Immediately after the operation there is a small risk of chest infection, being a non smoker certainly reduces that risk …. but it can happen after any operation, even though the risks are small.  A blood clot could form – again very unlikely.  I asked what precautions are taken to prevent blood clots and was told that my bloods ability to clot was tested before hand. That for the operation I would wear these special long socks – anti-embolism stockings (do a google but I am not sure if they are full length ones or below knee ones).  Some special calf wraps that gently compress the lower leg to aid blood circulation.  I would be given heparin to thin the blood slightly. I would be constantly monitored.  More details on the above can be given by any Transplant unit or your doctor.

As for living with only one kidney afterwards that does not present a problem to me.   The remaining kidney will slightly enlarge as it takes on some extra work.  There is no reason why I can’t go back to a totally normal life afterwards.  Very active people have donated and carried on with an active life afterwards just as before. Some people are born with only one kidney but don’t know it. They feel perfectly well with just one. I am no more likely to get kidney disease becuase I only have one kidney.  Generally a kidney problem would affect both kidneys, so having one would present no greater risk.  Playing a contact sport (boxing, rugby etc) where a blow could occur to a kidney should be avoided if possible or a protective belt worn. I don’t think I am likely to take up one of those sports! …. me = wimp!   After the operation the GFR levels do drop slightly then then rise again.  There can be slightly less function with one kidney but one has to remember that we have a surplus of available “function” that is never used. So a slight drop in function and the kidney still works just as good as before. There is an extra risk of hypertension occuring later in life but a good and healthy lifestyle is the rule to follow.  I had all the risks thoroughly explained to me and I asked many questions relating to them. I also did a lot of research myself as to what complications donors have had. Some have had nerve pain for a while afterwards, digestion problems and other things that with time disappeared. Every answer given was more than acceptable to me as a very lo risk indeed.   With only one kidney drinking sufficient amounts of water each day is helpful. If possible NSAID’s should be avoided as they “may” cause a problem for the kidney.  Normally with two kidneys not a great problem but when you only have one then perhaps being that little bit more aware of what does or does not go into our bodies should be considered.  There can also be a huge emotional surge within us. Some people have told me they got quite bad depression, rather like post natal depression that lasted many weeks. If that happens to you, don’t just take it. Ask for help in dealing with it.

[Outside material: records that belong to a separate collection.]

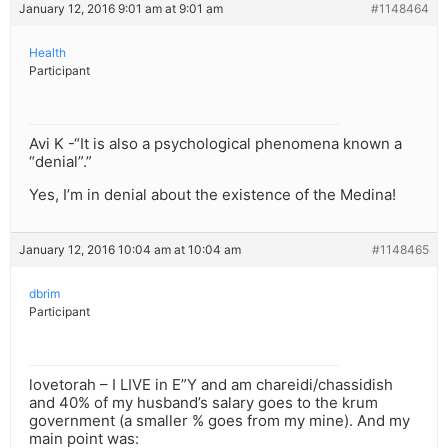
January 12, 2016 9:01 am at 9:01 am
#1148464
Health
Participant
Avi K -“It is also a psychological phenomena known a
“denial”.”
Yes, I’m in denial about the existence of the Medina!
January 12, 2016 10:04 am at 10:04 am
#1148465
dbrim
Participant
lovetorah – I LIVE in E”Y and am chareidi/chassidish
and 40% of my husband’s salary goes to the krum
government (a smaller % goes from my mine). And my
main point was: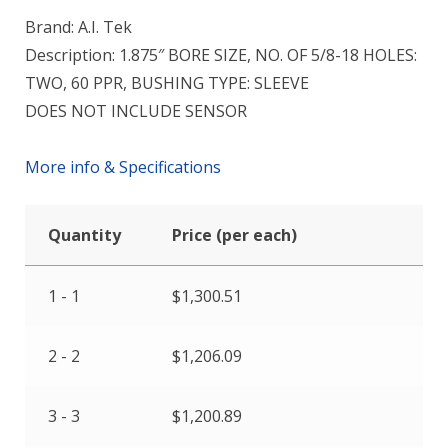
Brand: A.I. Tek
Description: 1.875″ BORE SIZE, NO. OF 5/8-18 HOLES:
TWO, 60 PPR, BUSHING TYPE: SLEEVE
DOES NOT INCLUDE SENSOR
More info & Specifications
Quantity
Price (per each)
1 - 1
$
1,300.51
2 - 2
$
1,206.09
3 - 3
$
1,200.89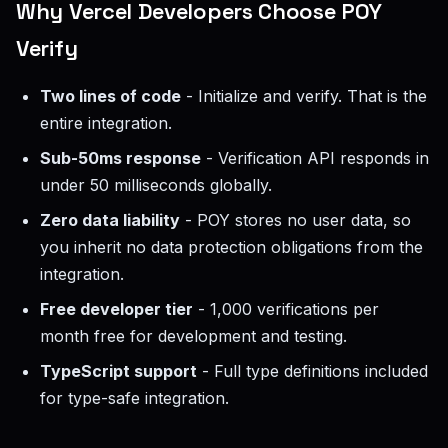
Why Vercel Developers Choose POY
Verify
Two lines of code
- Initialize and verify. That is the
entire integration.
Sub-50ms response
- Verification API responds in
under 50 milliseconds globally.
Zero data liability
- POY stores no user data, so
you inherit no data protection obligations from the
integration.
Free developer tier
- 1,000 verifications per
month free for development and testing.
TypeScript support
- Full type definitions included
for type-safe integration.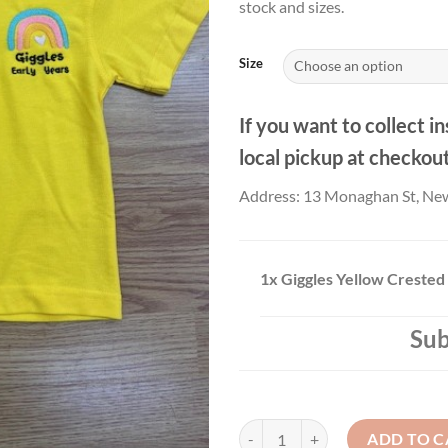
stock and sizes.
Size
If you want to collect in
local pickup at checkou
Address: 13 Monaghan St, Ne
1x
Giggles Yellow Crested 
Sub
Giggles Yellow Crested Polo Shirt
ADD TO C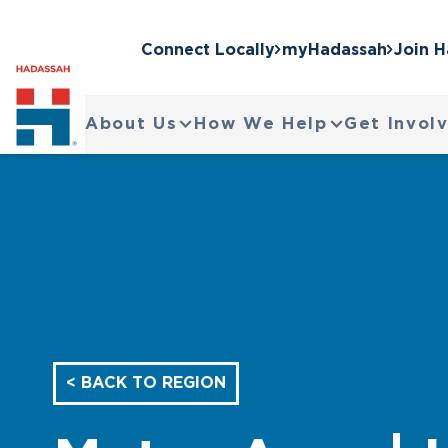
Connect Locally
myHadassah
Join 
About Us
How We Help
Get Invol
< BACK TO REGION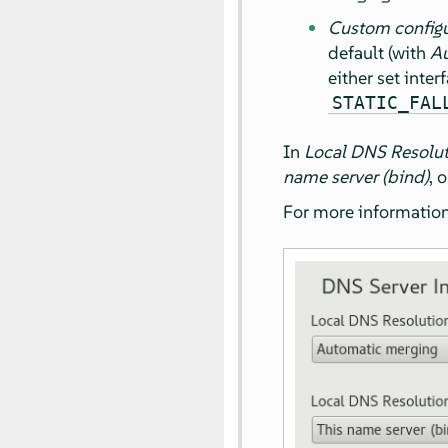
Custom configu
default (with
Au
either set inte
STATIC_FAL
In
Local DNS Resolu
name server (bind)
, 
For more information 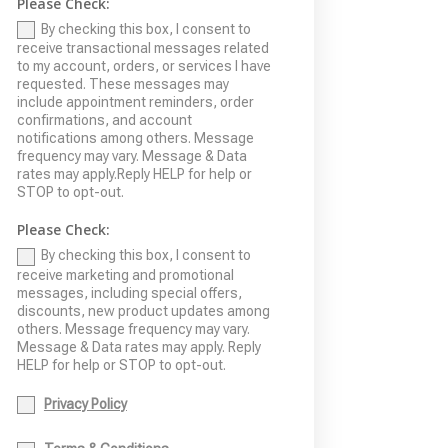
Please Check:
By checking this box, I consent to
receive transactional messages related
to my account, orders, or services I have
requested. These messages may
include appointment reminders, order
confirmations, and account
notifications among others. Message
frequency may vary. Message & Data
rates may apply.Reply HELP for help or
STOP to opt-out.
Please Check:
By checking this box, I consent to
receive marketing and promotional
messages, including special offers,
discounts, new product updates among
others. Message frequency may vary.
Message & Data rates may apply. Reply
HELP for help or STOP to opt-out.
Privacy Policy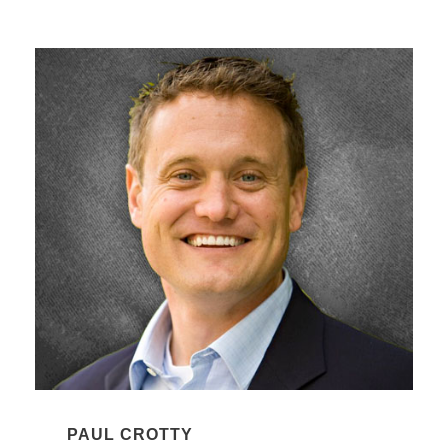
PAUL CROTTY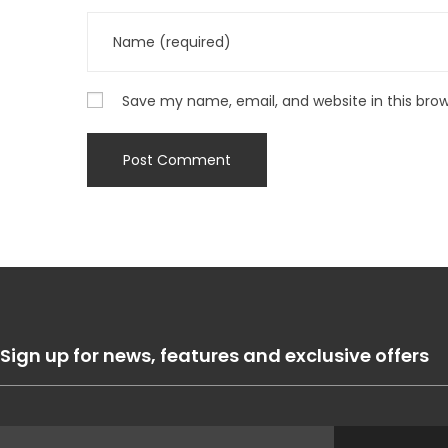
Save my name, email, and website in this bro
Sign up for news, features and exclusive offers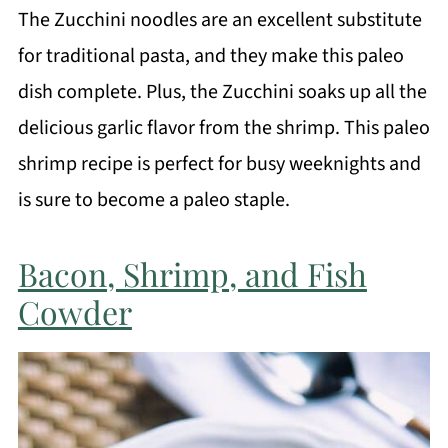
The Zucchini noodles are an excellent substitute
for traditional pasta, and they make this paleo
dish complete. Plus, the Zucchini soaks up all the
delicious garlic flavor from the shrimp. This paleo
shrimp recipe is perfect for busy weeknights and
is sure to become a paleo staple.
Bacon, Shrimp, and Fish
Cowder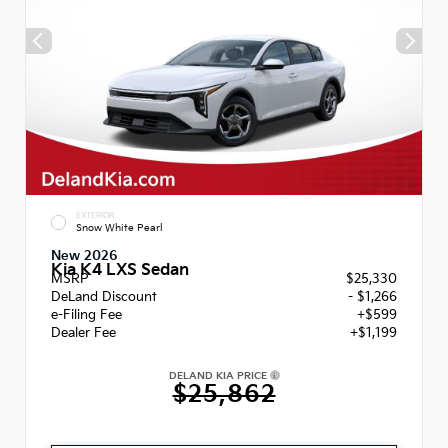
EXTERIOR
Snow White Pearl
New 2026
Kia K4 LXS Sedan
MSRP
$25,330
DeLand Discount
- $1,266
e-Filing Fee
+$599
Dealer Fee
+$1,199
DELAND KIA PRICE
$25,862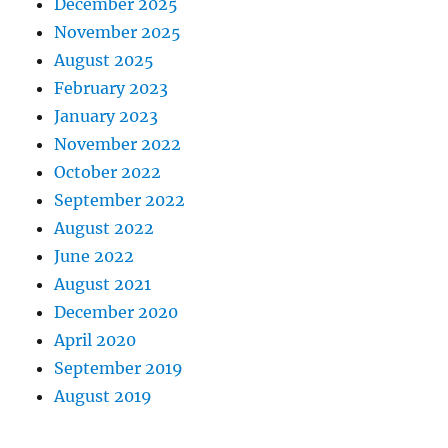
December 2025
November 2025
August 2025
February 2023
January 2023
November 2022
October 2022
September 2022
August 2022
June 2022
August 2021
December 2020
April 2020
September 2019
August 2019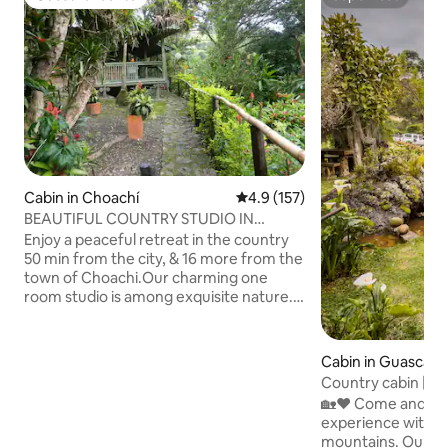
Guest favourite
Superhost
Cabin in Choachí
4.9 out of 5 average rating, 15
4.9 (157)
BEAUTIFUL COUNTRY STUDIO IN
CHOACHI
Enjoy a peaceful retreat in the country
50 min from the city, & 16 more from the
town of Choachi.Our charming one
room studio is among exquisite nature.
The kitchen & dining have a veranda
overlooking birds of paradise,
hummingbirds & butterflies. Disfrute de
Cabin in Guasca
un retiro tranquilo en el campo a 50
Country cabin | G
minutos de la ciudad, y 16 minutos más
Private
🏡❤️ Come and enj
del pueblo de Choachi. Nuestro
experience with a 
encantador estudio de 1 habitación se
mountains. Our rustic cabin, built by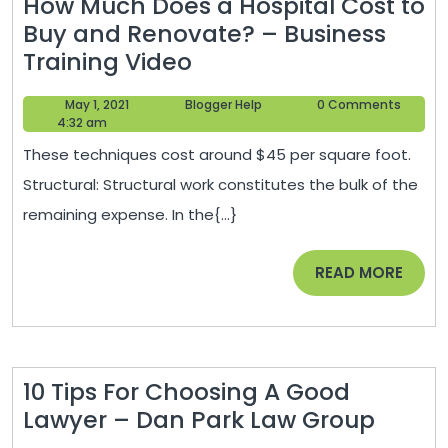
How Much Does a Hospital Cost to
Buy and Renovate? – Business
How
Training Video
Much
May
Blogger
May 1, 2021
Blogger Help
0 Comments
Does
1,
Help
4:32 am
a
2021
These techniques cost around $45 per square foot.
Hospital
Structural: Structural work constitutes the bulk of the
Cost
remaining expense. In the{...}
to
Buy
READ
READ MORE
and
MORE
Renovate?
–
Business
10 Tips For Choosing A Good
Training
10
Lawyer – Dan Park Law Group
Video
Tips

To me there is a greater risk each time I get into my car and go on the road where I am likely to come across drivers with no licenses, drivers under the influence, drivers that are just plain bad drivers. They don’t wear stickers on their cars saying “avoid me”. Yet I choose to take that risk.    People who smoke know they are taking a huge risk and putting  their health at risk.  People who regularly go out and drink excessively…. they know they are damaging their health, yet still do it!  People climb huge mountains; jump out of airplanes;  take part in extreme sports – they love the adrenaline rush and the challenge, yet know there are risks.   They are hailed as amazing people for achieving these things – yes they are – they have far more courage than I do. We all do things, knowing the risks, accepting them – yet the risks involved in donating a kidney to me are far far far less than a lot of those risks.